REQUIRED WORK
Retype, without any change, the line that contains "от 30 июня 2026" and every line that follows it to the end of the entries, and nothing else.

─── WORKING DATA

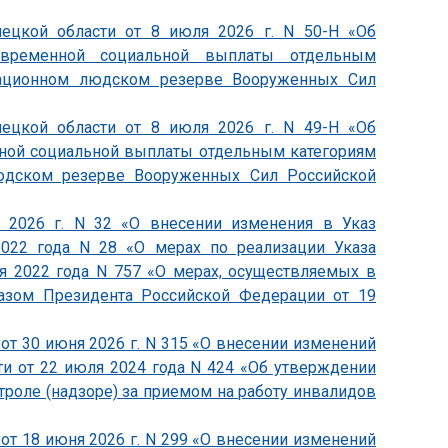
пецкой области от 8 июля 2026 г. N 50-Н «Об
овременной социальной выплаты отдельным
зационном людском резерве Вооруженных Сил
пецкой области от 8 июля 2026 г. N 49-Н «Об
ной социальной выплаты отдельным категориям
юдском резерве Вооруженных Сил Российской
я 2026 г. N 32 «О внесении изменения в Указ
2022 года N 28 «О мерах по реализации Указа
я 2022 года N 757 «О мерах, осуществляемых в
казом Президента Российской Федерации от 19
от 30 июня 2026 г. N 315 «О внесении изменений
ти от 22 июля 2024 года N 424 «Об утверждении
роле (надзоре) за приемом на работу инвалидов
от 18 июня 2026 г. N 299 «О внесении изменений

──────

RESPONSE BELOW
от 30 июня 2026 г. N 315 «О внесении изменений
ти от 22 июля 2024 года N 424 «Об утверждении
роле (надзоре) за приемом на работу инвалидов
от 18 июня 2026 г. N 299 «О внесении изменений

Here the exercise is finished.